> **Information**

■ ■ ■

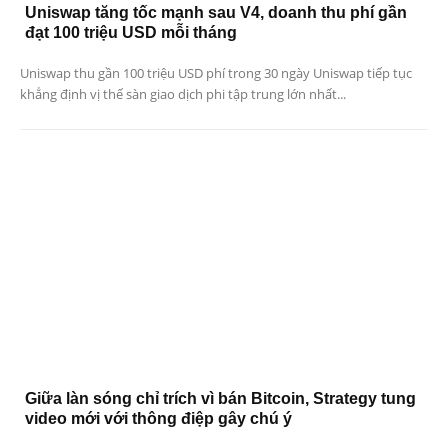
Uniswap tăng tốc mạnh sau V4, doanh thu phí gần
đạt 100 triệu USD mỗi tháng
Uniswap thu gần 100 triệu USD phí trong 30 ngày Uniswap tiếp tục
khẳng định vị thế sàn giao dịch phi tập trung lớn nhất...
Giữa làn sóng chỉ trích vì bán Bitcoin, Strategy tung
video mới với thông điệp gây chú ý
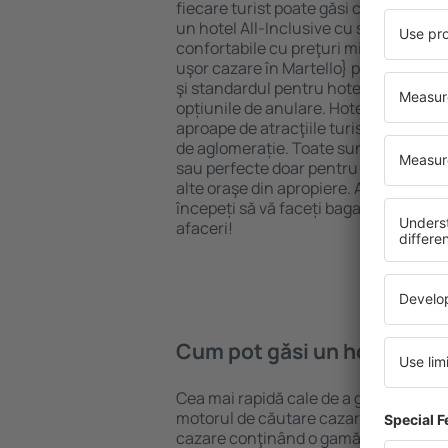
fiecare turist poate găsi cazare potriv
un hotel All-Inclusive cu standarde ȋn
confortabile cu preţuri mici? Cu ajuto
uşor cazare în Martello} pentru orice 
şi standardul pentru hotel, verificați 
opțiunile de anulare. Hotelurile în Mar
aproape de atracţiile turistice popula
de aglomerație. Toate sunt disponibi
sau perfecte doar pentru o noapte atun
alte oraşe din apropiere. Alegeți hotelu
începeți să vă faceți bagajele pentru 
afaceri!
Cum pot găsi un hotel în M
Cea mai rapidă cale de a găsi un hotel
motorul de căutare cazare eSky. Baza
cazare conţinând o gamă largă de opţi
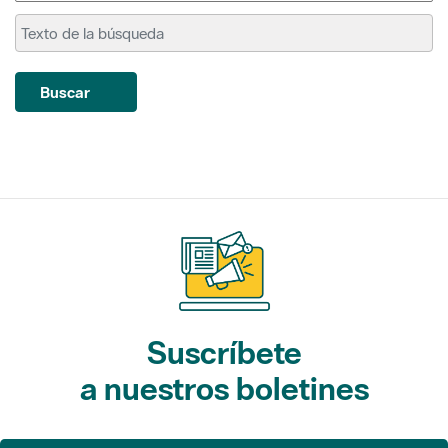
Buscar
Suscríbete
a nuestros boletines
Gaudim als Parcs (actividades)
L'Informatiu dels Parcs (noticias)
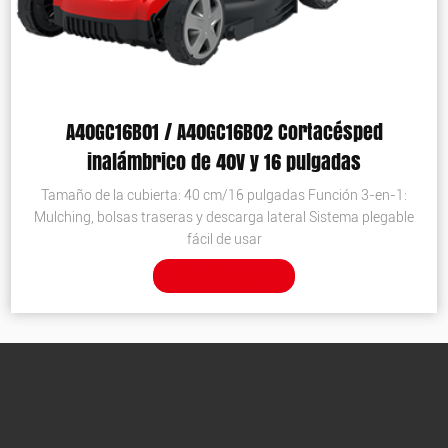
A40GC16B01 / A40GC16B02 Cortacésped
inalámbrico de 40V y 16 pulgadas
Tamaño de la cubierta: 40 cm/16 pulgadas Función 3-en-1:
Mulching, bolsas traseras y descarga lateral Sistema plegable
fácil de usar
VER DETALLES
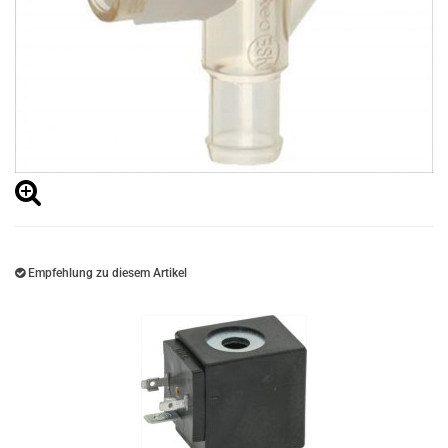
Empfehlung zu diesem Artikel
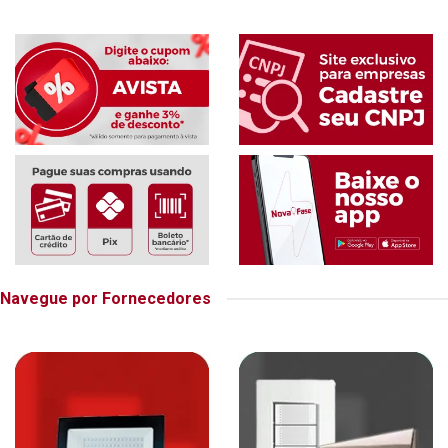
Navegue por Fornecedores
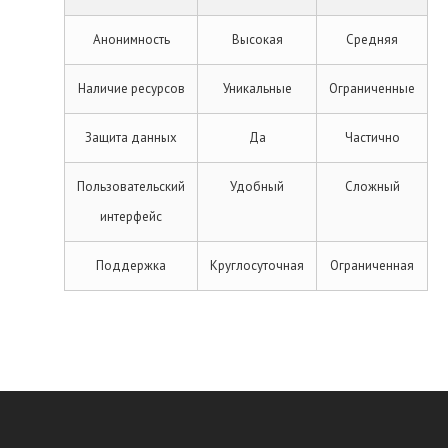
Анонимность
Высокая
Средняя
Наличие ресурсов
Уникальные
Ограниченные
Защита данных
Да
Частично
Пользовательский
Удобный
Сложный
интерфейс
Поддержка
Круглосуточная
Ограниченная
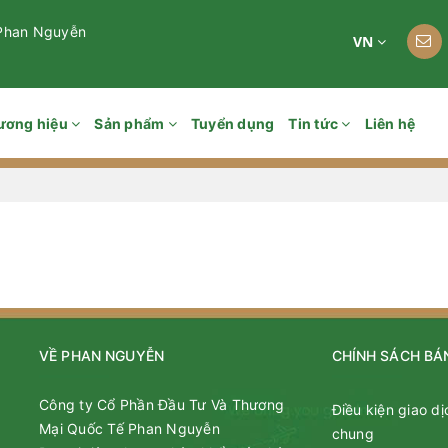
 Phan Nguyễn
VN
ương hiệu
Sản phẩm
Tuyển dụng
Tin tức
Liên hệ
VỀ PHAN NGUYỄN
CHÍNH SÁCH BÁ
Công ty Cổ Phần Đầu Tư Và Thương
Điều kiện giao dị
Mại Quốc Tế Phan Nguyễn
chung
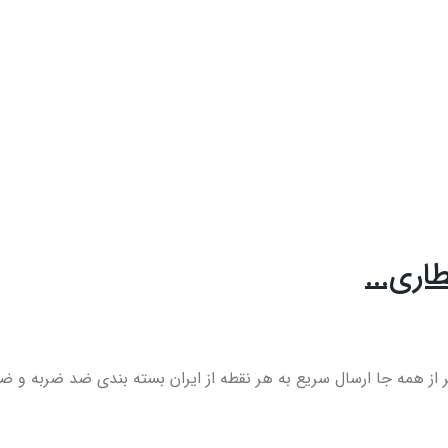
ری...
از همه جا ارسال سریع به هر نقطه از ایران بسته بندی ضد ضربه و ضد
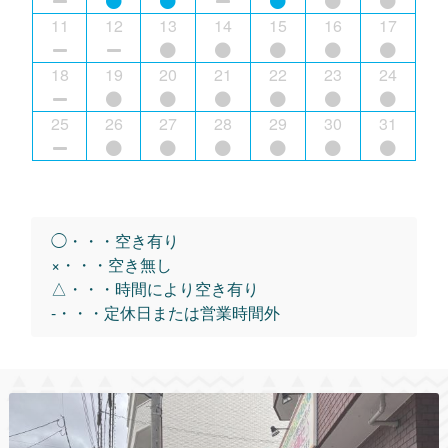
11
12
13
14
15
16
17
18
19
20
21
22
23
24
25
26
27
28
29
30
31
◯・・・空き有り
×・・・空き無し
△・・・時間により空き有り
-・・・定休日または営業時間外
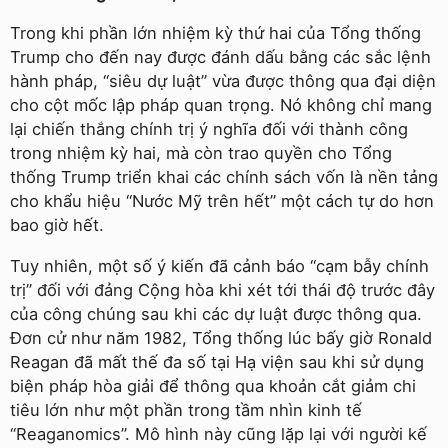
Trong khi phần lớn nhiệm kỳ thứ hai của Tổng thống
Trump cho đến nay được đánh dấu bằng các sắc lệnh
hành pháp, “siêu dự luật” vừa được thông qua đại diện
cho cột mốc lập pháp quan trọng. Nó không chỉ mang
lại chiến thắng chính trị ý nghĩa đối với thành công
trong nhiệm kỳ hai, mà còn trao quyền cho Tổng
thống Trump triển khai các chính sách vốn là nền tảng
cho khẩu hiệu “Nước Mỹ trên hết” một cách tự do hơn
bao giờ hết.
Tuy nhiên, một số ý kiến đã cảnh báo “cạm bẫy chính
trị” đối với đảng Cộng hòa khi xét tới thái độ trước đây
của công chúng sau khi các dự luật được thông qua.
Đơn cử như năm 1982, Tổng thống lúc bấy giờ Ronald
Reagan đã mất thế đa số tại Hạ viện sau khi sử dụng
biện pháp hòa giải để thông qua khoản cắt giảm chi
tiêu lớn như một phần trong tầm nhìn kinh tế
“Reaganomics”. Mô hình này cũng lặp lại với người kế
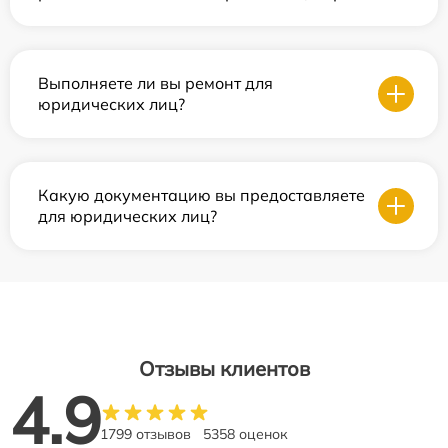
Выполняете ли вы ремонт для
юридических лиц?
Какую документацию вы предоставляете
для юридических лиц?
Отзывы клиентов
4.9
1799 отзывов
5358 оценок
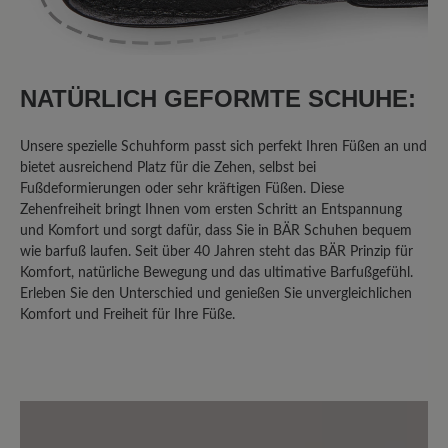
Bewertung mit 5 von 5 Sternen
Agnello
Sehr bequemer Schuh - man läuft sehr
NATÜRLICH GEFORMTE SCHUHE:
weich - habe schon 3 Paar - werde jetzt
das erste überholen lassen -
Unsere spezielle Schuhform passt sich perfekt Ihren Füßen an und
bietet ausreichend Platz für die Zehen, selbst bei
Fußdeformierungen oder sehr kräftigen Füßen. Diese
Zehenfreiheit bringt Ihnen vom ersten Schritt an Entspannung
13. März 2020 14:56
und Komfort und sorgt dafür, dass Sie in BÄR Schuhen bequem
wie barfuß laufen. Seit über 40 Jahren steht das BÄR Prinzip für
Bewertung mit 5 von 5 Sternen
Komfort, natürliche Bewegung und das ultimative Barfußgefühl.
Erleben Sie den Unterschied und genießen Sie unvergleichlichen
Wunderbar!
Komfort und Freiheit für Ihre Füße.
Der beste Schuhe überhaupt und
hoffentlich bleibt auch dieser weiterhin
im Bär-Bestand :-) Auch die
Naturkautschuksohle! Sollte man auf die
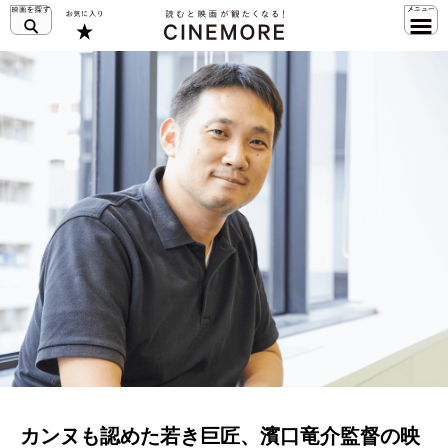
カンヌも認めた若き巨匠、濱口竜介監督の映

■ ■ ■

> **What the exercise asks**
Pictures are to be left out; the rest of the listing should be printed exactly.

> **Answer area**
Uniswap tăng tốc mạnh sau V4, doanh thu phí gần
đạt 100 triệu USD mỗi tháng
Uniswap thu gần 100 triệu USD phí trong 30 ngày Uniswap tiếp tục
khẳng định vị thế sàn giao dịch phi tập trung lớn nhất...
Giữa làn sóng chỉ trích vì bán Bitcoin, Strategy tung
video mới với thông điệp gây chú ý
fiecare turist poate găsi cazare potriv
un hotel All-Inclusive cu standarde ȋn
confortabile cu preţuri mici? Cu ajuto
uşor cazare în Martello} pentru orice 
şi standardul pentru hotel, verificați 
opțiunile de anulare. Hotelurile în Mar
aproape de atracţiile turistice popula
de aglomerație. Toate sunt disponibi
sau perfecte doar pentru o noapte atun
alte oraşe din apropiere. Alegeți hotelu
începeți să vă faceți bagajele pentru 
afaceri!
Cum pot găsi un hotel în M
Cea mai rapidă cale de a găsi un hotel
motorul de căutare cazare eSky. Baza
cazare conţinând o gamă largă de opţi
Buscar
Suscríbete
a nuestros boletines
Gaudim als Parcs (actividades)
L'Informatiu dels Parcs (noticias)
A40GC16B01 / A40GC16B02 Cortacésped
inalámbrico de 40V y 16 pulgadas
Tamaño de la cubierta: 40 cm/16 pulgadas Función 3-en-1:
Mulching, bolsas traseras y descarga lateral Sistema plegable
fácil de usar
VER DETALLES
Empfehlung zu diesem Artikel
Navegue por Fornecedores
Анонимность
Высокая
Средняя
Наличие ресурсов
Уникальные
Ограниченные
Защита данных
Да
Частично
Пользовательский
Удобный
Сложный
интерфейс
Поддержка
Круглосуточная
Ограниченная
 Phan Nguyễn
VN
ương hiệu
Sản phẩm
Tuyển dụng
Tin tức
Liên hệ
VỀ PHAN NGUYỄN
CHÍNH SÁCH BÁ
Công ty Cổ Phần Đầu Tư Và Thương
Điều kiện giao dị
Mại Quốc Tế Phan Nguyễn
chung
ری...
از همه جا ارسال سریع به هر نقطه از ایران بسته بندی ضد ضربه و ضد
11
12
13
14
15
16
17
18
19
20
21
22
23
24
25
26
27
28
29
30
31
◯・・・空き有り
×・・・空き無し
△・・・時間により空き有り
-・・・定休日または営業時間外
Trong khi phần lớn nhiệm kỳ thứ hai của Tổng thống
Trump cho đến nay được đánh dấu bằng các sắc lệnh
hành pháp, “siêu dự luật” vừa được thông qua đại diện
cho cột mốc lập pháp quan trọng. Nó không chỉ mang
lại chiến thắng chính trị ý nghĩa đối với thành công
trong nhiệm kỳ hai, mà còn trao quyền cho Tổng
thống Trump triển khai các chính sách vốn là nền tảng
cho khẩu hiệu “Nước Mỹ trên hết” một cách tự do hơn
bao giờ hết.
Tuy nhiên, một số ý kiến đã cảnh báo “cạm bẫy chính
trị” đối với đảng Cộng hòa khi xét tới thái độ trước đây
của công chúng sau khi các dự luật được thông qua.
Đơn cử như năm 1982, Tổng thống lúc bấy giờ Ronald
Reagan đã mất thế đa số tại Hạ viện sau khi sử dụng
biện pháp hòa giải để thông qua khoản cắt giảm chi
tiêu lớn như một phần trong tầm nhìn kinh tế
“Reaganomics”. Mô hình này cũng lặp lại với người kế
Выполняете ли вы ремонт для
юридических лиц?
Какую документацию вы предоставляете
для юридических лиц?
Отзывы клиентов
4.9
1799 отзывов
5358 оценок
Bewertung mit 5 von 5 Sternen
Agnello
Sehr bequemer Schuh - man läuft sehr
NATÜRLICH GEFORMTE SCHUHE:
weich - habe schon 3 Paar - werde jetzt
das erste überholen lassen -
Unsere spezielle Schuhform passt sich perfekt Ihren Füßen an und
bietet ausreichend Platz für die Zehen, selbst bei
Fußdeformierungen oder sehr kräftigen Füßen. Diese
Zehenfreiheit bringt Ihnen vom ersten Schritt an Entspannung
13. März 2020 14:56
und Komfort und sorgt dafür, dass Sie in BÄR Schuhen bequem
wie barfuß laufen. Seit über 40 Jahren steht das BÄR Prinzip für
Bewertung mit 5 von 5 Sternen
Komfort, natürliche Bewegung und das ultimative Barfußgefühl.
Erleben Sie den Unterschied und genießen Sie unvergleichlichen
Wunderbar!
Komfort und Freiheit für Ihre Füße.
Der beste Schuhe überhaupt und
hoffentlich bleibt auch dieser weiterhin
im Bär-Bestand :-) Auch die
Naturkautschuksohle! Sollte man auf die
カンヌも認めた若き巨匠、濱口竜介監督の映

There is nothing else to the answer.